#poroabertoindica
Pedro Fonte — Filme do tempo
A pergunta que virou obrigatória em todas as entrevistas que tenho feito sobre novos discos é “Como fazer um lançamento durante a pandemia?”. Nesse período difícil para artistas, especialmente os brasileiros, a questão envolve aspectos que, muitas vezes, haviam sido decididos antes da nossa mudança de realidade, como cronograma, shows, turnês, entrevistas etc., além de uma questão sentimental. Muitas vezes os artistas comentam como é estranho lançar um trabalho e não ver o rosto e a expressão de quem ouve sua música.
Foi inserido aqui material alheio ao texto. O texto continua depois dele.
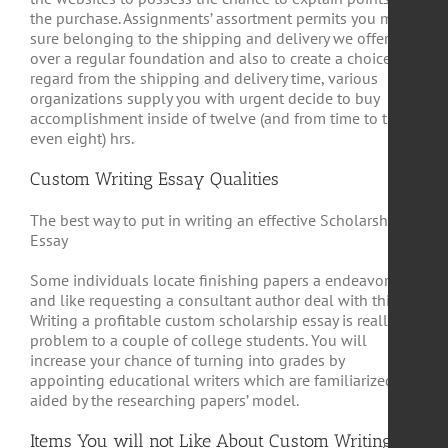
the purchase. Assignments’ assortment permits you make
sure belonging to the shipping and delivery we offer
over a regular foundation and also to create a choice. In
regard from the shipping and delivery time, various
organizations supply you with urgent decide to buy
accomplishment inside of twelve (and from time to time
even eight) hrs.
Custom Writing Essay Qualities
The best way to put in writing an effective Scholarship
Essay
Some individuals locate finishing papers a endeavor
and like requesting a consultant author deal with this.
Writing a profitable custom scholarship essay is really a
problem to a couple of college students. You will
increase your chance of turning into grades by
appointing educational writers which are familiarized
aided by the researching papers’ model.
Items You will not Like About Custom Writing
Fiz essa mesma pergunta para o baterista Pedro Fonte, que acabou de lançar seu primeiro disco solo, Filme do tempo, e sua resposta foi bonita: “Entendi que esse disco lançado agora seria marcado como o que ele é, um disco de 2020, desse pedaço da história que estamos vivendo. Depois de lançado percebi que minha música pôde servir de alento nesse momento difícil e trouxe questões importantes à tona pra quem parou pra escutar.” Sendo o tempo a questão principal abordada por Pedro no disco — quer dizer, que música não tem o tempo como elemento central, né? -, faz todo sentido a ideia do disco pertencer ao seu tempo histórico. E é, também, um ato de generosidade entregar um álbum ao mundo nesse período e, com pouco mais de 28 minutos, poder melhorar a manhã, o dia ou a semana de alguém.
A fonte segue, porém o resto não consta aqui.